## What you should do
Give back the lines below verbatim, omitting all pictures.

## Dataset records
= = =
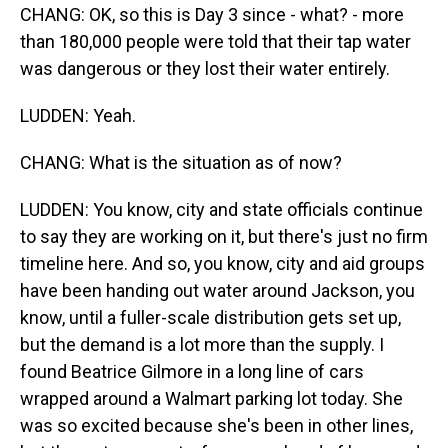
CHANG: OK, so this is Day 3 since - what? - more
than 180,000 people were told that their tap water
was dangerous or they lost their water entirely.
LUDDEN: Yeah.
CHANG: What is the situation as of now?
LUDDEN: You know, city and state officials continue
to say they are working on it, but there's just no firm
timeline here. And so, you know, city and aid groups
have been handing out water around Jackson, you
know, until a fuller-scale distribution gets set up,
but the demand is a lot more than the supply. I
found Beatrice Gilmore in a long line of cars
wrapped around a Walmart parking lot today. She
was so excited because she's been in other lines,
= = =
## Response to the task
CHANG: OK, so this is Day 3 since - what? - more
than 180,000 people were told that their tap water
was dangerous or they lost their water entirely.
LUDDEN: Yeah.
CHANG: What is the situation as of now?
LUDDEN: You know, city and state officials continue
to say they are working on it, but there's just no firm
timeline here. And so, you know, city and aid groups
have been handing out water around Jackson, you
know, until a fuller-scale distribution gets set up,
but the demand is a lot more than the supply. I
found Beatrice Gilmore in a long line of cars
wrapped around a Walmart parking lot today. She
was so excited because she's been in other lines,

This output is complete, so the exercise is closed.